Mengidentifikasi Gejala Demam pada Kucing

0 16955

Sibuntut.com- Gejala demam pada kucing disebut juga Pyrexia. Demam pada kucing ditandai oleh suhu tubuh yang tinggi. Gejala ini ditimbulkan akibat upaya tubuh dalam melawan penyakit. Suhu tubuh normal pada kucing berkisar antara 37,7-39,1 ° C. Jika indikator termometer anda menandakan suhu tubuh kucing Anda di atas ambang batas, maka anda perlu bersikap waspada.

demam pada kucing

Sumber http://http://www.borderstan.com/

Ada dua penyebab peningkatan suhu tubuh pada kucing, pyrexia dan hipertermia (salah satu penyebab hipertermia adalah serangan panas).

Suhu tubuh diatur oleh bagian otak yang disebut hipotalamus. Hipotalamus dalam otak berperan sebagai termostat (pengendali suhu tubuh) dalam tubuh. Demam terjadi ketika tubuh merasakan adanya kehadiran pirogen. Pirogen adalah molekul kecil yang berperan dalam produksi zat yang berperan dalam peningkatan suhu tubuh.

Pirogen biasanya muncul akibat faktor eksternal sehingga merangsang produksi pirogen dalam tubuh. Pirogen memberitahu hipotalamus untuk meningkatkan ambang batas suhu tubuh sehingga terjadi demam.

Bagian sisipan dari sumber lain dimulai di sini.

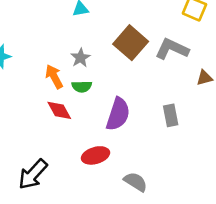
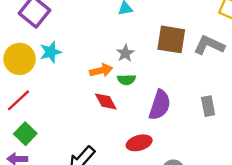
brown square: (131, 43) -> (171, 39), turned -32
orange arrow: (54, 77) -> (101, 70), turned 105

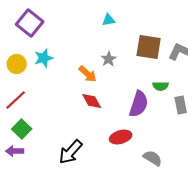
yellow circle: (20, 59) -> (17, 64), size x0.7
orange arrow: (101, 70) -> (88, 74), turned 54
green semicircle: (126, 80) -> (161, 86), moved

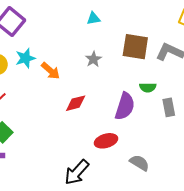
orange arrow: (88, 74) -> (51, 71), moved
red diamond: (92, 101) -> (76, 103), turned -75
black arrow: (71, 152) -> (77, 172), moved

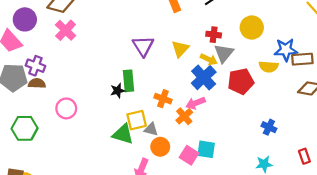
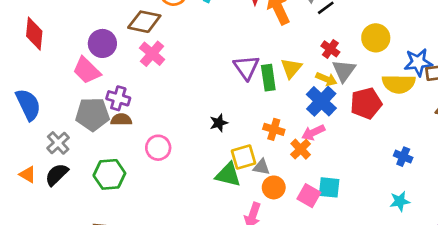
red cross: (214, 35) -> (330, 49), turned 32
yellow semicircle: (269, 67) -> (399, 84), size x1.4
green rectangle: (129, 81) -> (268, 78), moved

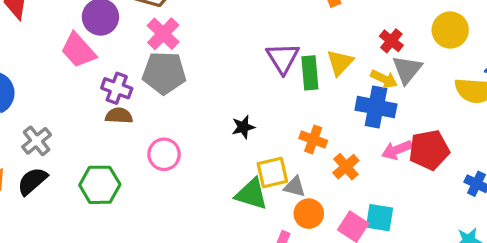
blue cross: (321, 101) -> (376, 107), turned -36
red pentagon: (366, 103) -> (429, 150), moved
gray pentagon: (92, 114) -> (164, 73), moved
pink arrow: (313, 133) -> (397, 150), moved

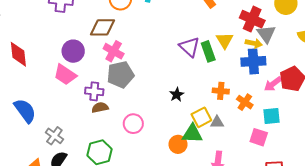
red cross: (391, 41) -> (252, 19), size x1.6
orange circle: (309, 214) -> (178, 144), moved
cyan square: (380, 218) -> (271, 116), moved

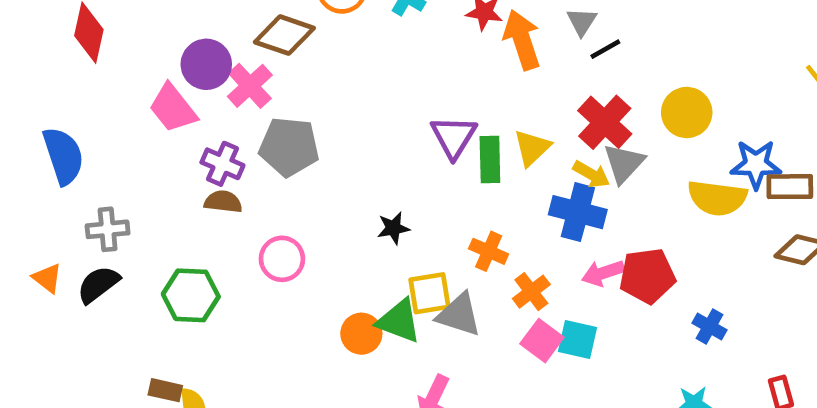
pink cross: (114, 51) -> (250, 86), moved
gray triangle: (217, 122) -> (459, 315), size x1.5
gray cross: (54, 136) -> (108, 229), turned 30
pink square: (259, 137) -> (542, 341), moved

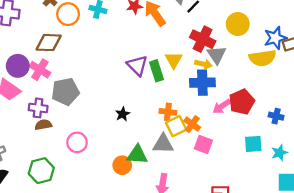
yellow square: (430, 293) -> (176, 126), moved
cyan square: (578, 340) -> (253, 144), moved

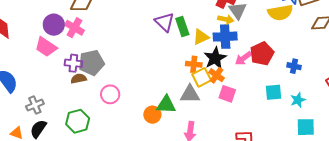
yellow triangle: (174, 60) -> (201, 37), moved, turned 36
gray pentagon: (65, 92) -> (91, 63), moved
black star: (123, 114) -> (215, 58), moved, size x1.6

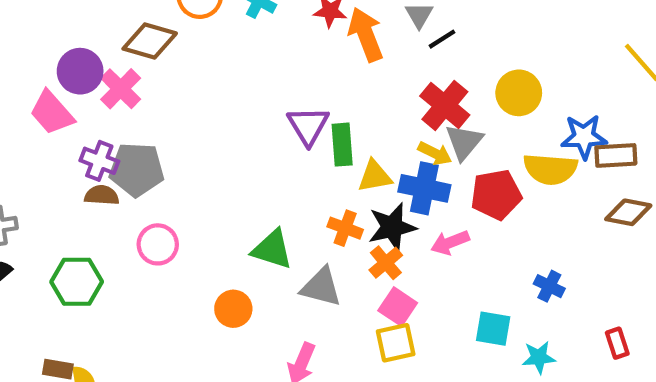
red pentagon: (262, 54) -> (496, 195), moved
yellow square: (202, 77) -> (396, 343), moved
green triangle: (166, 105) -> (272, 249), moved

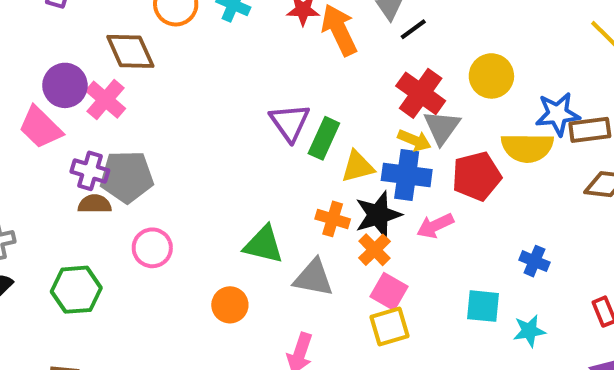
brown diamond: (150, 41) -> (130, 51), turned 54
green rectangle: (342, 145) -> (324, 138), turned 33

Penyebab Demam pada Kucing

Beberapa indikator utama penyebab demam pada kucing di antaranya :

-Infeksi (bakteri, virus, parasit, jamur).
-Peradangan (pankreatitis, cholangiohepatitis, miokarditis /peradangan jantung).
-Kekebalan dimediasi (eritematosus sistemik lupus, anemiahemolitik, trombositopenia idiopatik)
-Kanker.
-Beberapa obat-obatan, (dikenal sebagai obat demam):Interferon, antibiotik tertentu, antihistamin.
-Gangguan endokrin (hipoparatiroidisme).
-Idiopatik (tidak diketahui penyebabnya).

Demam pada tubuh kucing berperan penting dalam upaya untuk memerangi setiap infeksi dengan menciptakan lingkungan yang tidak bersahabat bagi patogen, sehingga sulit bagi mereka untuk melakukan reproduksi dan mengendalikan tubuh inang yang terinfeksi.

Temperatur yang tinggi juga membantu sistem kekebalan tubuh untuk berfungsi lebih efektif. Sayangnya,  demam sangat tinggi memiliki efek yang merugikan, terutama jika mereka berkepanjangan, ini termasuk kerusakan otak.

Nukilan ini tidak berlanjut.